Bearing arrangements

The bearing arrangement of a rotating machine component, e.g. a shaft, generally requires two bearings to support and locate the component radially and axially relative to the stationary part of the machine, such as a housing. Depending on the application, load, requisite running accuracy and cost considerations the arrangement may consist of
  • locating and non-locating bearing arrangements
  • adjusted bearing arrangements
  • "floating" bearing arrangements.
Bearing arrangements consisting of a single bearing that can support radial, axial and moment loads, e.g. for an articulated joint, are not dealt with in this catalogue. If such arrangements are required it is advisable to contact the SKF application engineering service.

Locating and non-locating bearing arrangements

The locating bearing at one end of the shaft provides radial support and at the same time locates the shaft axially in both directions. It must, therefore, be fixed in position both on the shaft and in the housing. Suitable bearings are radial bearings which can accommodate combined loads, e.g. deep groove ball bearings, double row or paired single row angular contact ball bearings, self-aligning ball bearings, spherical roller bearings or matched tapered roller bearings. Combinations of a radial bearing that can accommodate purely radial load, e.g. a cylindrical roller bearing having one ring without flanges, with a deep groove ball bearing, four-point contact ball bearing or a double direction thrust bearing can also be used as the locating bearing. The second bearing then provides axial location in both directions but must be mounted with radial freedom (i.e. have a clearance fit) in the housing.
The non-locating bearing at the other end of the shaft provides radial support only. It must also enable axial displacement so that the bearings do not mutually stress each other, e.g. when the shaft length changes as a result of thermal expansion. Axial displacement can take place within the bearing in the case of needle roller bearings, NU and N design cylindrical roller bearings and CARB toroidal roller bearings, or between one of the bearing rings and its seat, preferably between the outer ring and its seat in the housing bore.
From the large number of locating/non-locating bearing combinations the popular combinations are described in the following.
For stiff bearing arrangements where "frictionless" axial displacements should take place within the bearing the following combinations may be used
  • deep groove ball bearing/cylindrical roller bearing (fig 1)
  • double row angular contact ball bearing/ cylindrical roller bearing (fig 2)
  • matched single row tapered roller bearings/ cylindrical roller bearing (fig 3)
  • NUP design cylindrical roller bearing/NU design cylindrical roller bearing (fig 4)
  • NU design cylindrical roller bearing and four-point contact ball bearing/NU design cylindrical roller bearing (fig 5).
For the above combinations, angular misalignment of the shaft must be kept to a minimum. If this is not possible it is advisable to use combinations of self-aligning bearings to enable for misalignment, viz.
  • self-aligning ball bearing/CARB toroidal roller bearing (fig 6) or
  • spherical roller bearing/CARB toroidal roller bearing (fig 7).
The ability of these arrangements to accommodate angular misalignments as well as axial displacements avoids generating internal axial forces in the bearing system.
For bearing arrangements with rotating inner ring load where, changes in the shaft length are to be accommodated between the bearing and its seat, axial displacement should take place between the outer ring of the bearing and the housing. The most usual combinations are
  • deep groove ball bearing/deep groove ball bearing (fig 8)
  • self-aligning ball or spherical roller bearing/self-aligning ball or spherical roller bearing (fig 9)
  • matched single row angular contact ball bearings/deep groove ball bearing (fig 10).

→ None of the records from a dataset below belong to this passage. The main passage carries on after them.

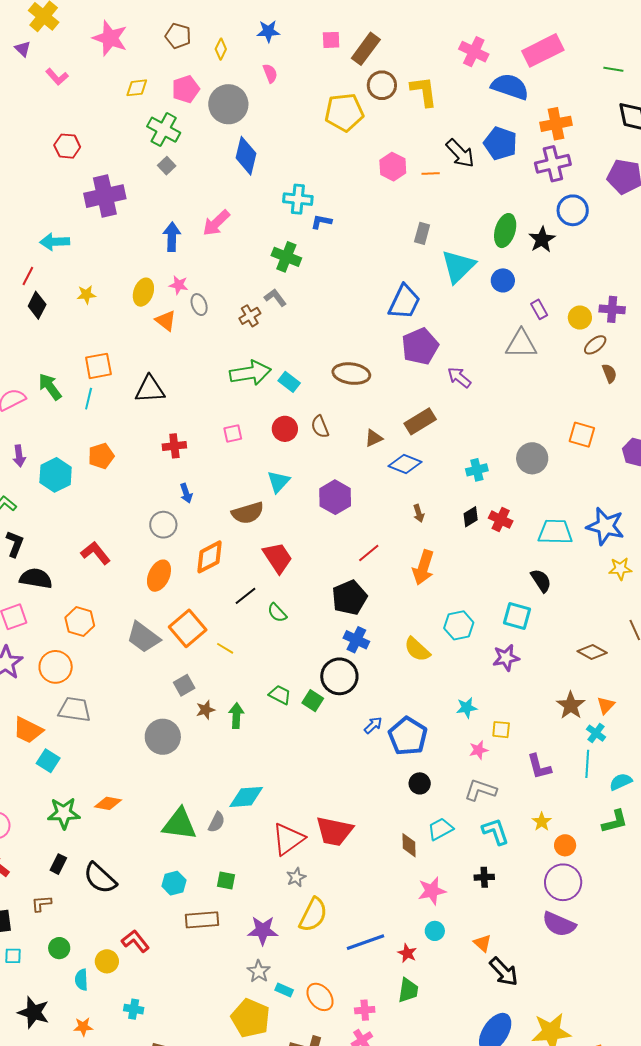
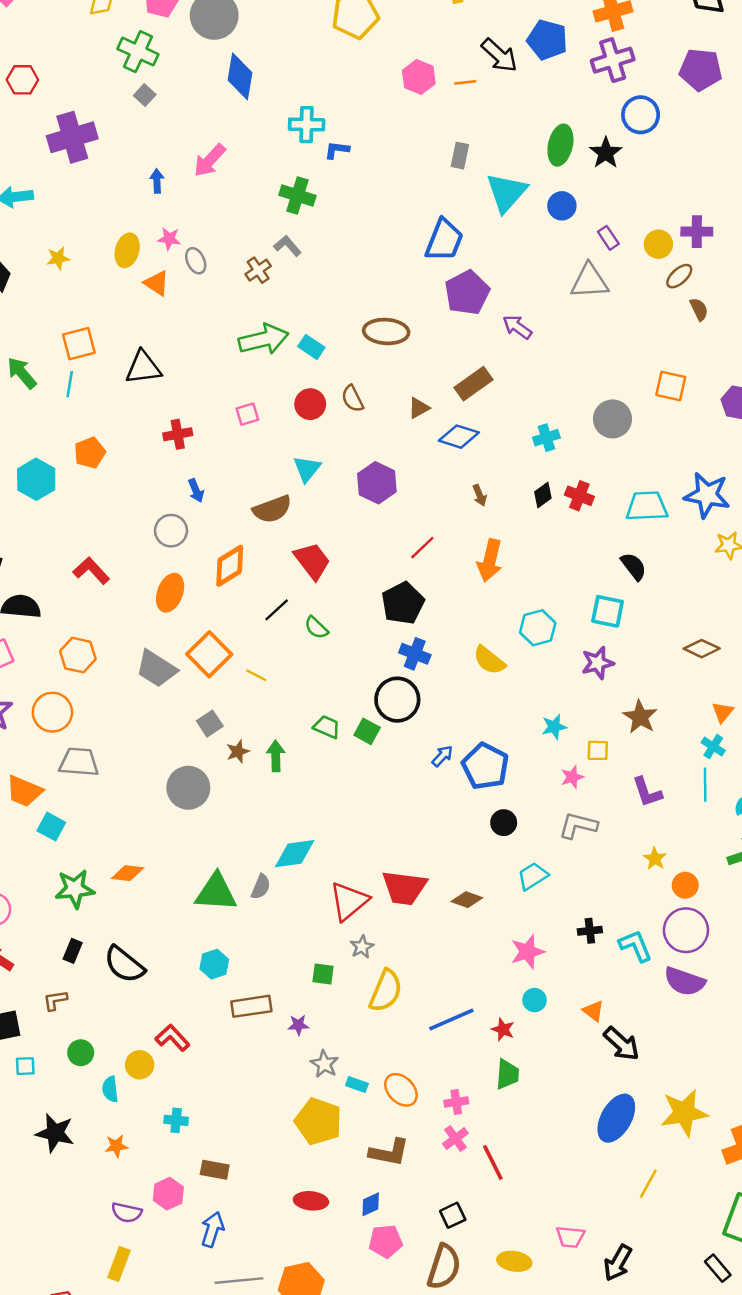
blue arrow: (172, 237) -> (157, 181), size x0.7
brown star: (571, 705) -> (640, 717), moved
cyan L-shape: (495, 831) -> (636, 946), moved
brown diamond: (409, 845) -> (467, 900), moved, turned -65
green square: (226, 880) -> (323, 974), moved
purple star: (263, 930) -> (298, 1025), moved, size x0.6

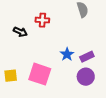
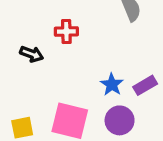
purple circle: (86, 77) -> (120, 120), moved

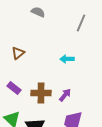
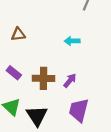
brown triangle: (18, 53) -> (18, 34), turned 32

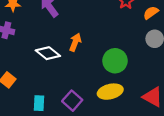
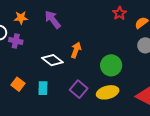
purple square: (72, 101) -> (79, 89), moved
cyan rectangle: (39, 103) -> (43, 88), moved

Adjusted bearing arrangements

In adjusted bearing arrangements the shaft is axially located in one direction by the one bearing and in the opposite direction by the other bearing. This type of arrangement is referred to as "cross located" and is generally used for short shafts. Suitable bearings include all types of radial bearings that can accommodate axial loads in at least one direction, including
  • angular contact ball bearings (fig 11)
  • tapered roller bearings (fig 12).
In certain cases where single row angular contact ball bearings or tapered roller bearings are used for cross-located arrangements, preload may be necessary, see section Bearing preload.

"Floating" bearing arrangements

Floating bearing arrangements are also cross located and are suitable where demands regarding axial location are moderate or where other components on the shaft serve to locate it axially.
Suitable bearings for this type of arrangement are
  • deep groove ball bearings (fig 13)
  • self-aligning ball bearings
  • spherical roller bearings.
In these types of arrangements it is important that one ring of each bearing should be able to move on or in its seat, preferably the outer ring in the housing. A floating bearing arrangement can also be obtained with two NJ design cylindrical roller bearings, with offset inner rings (fig 14). In this case the axial movement can take place within the bearing.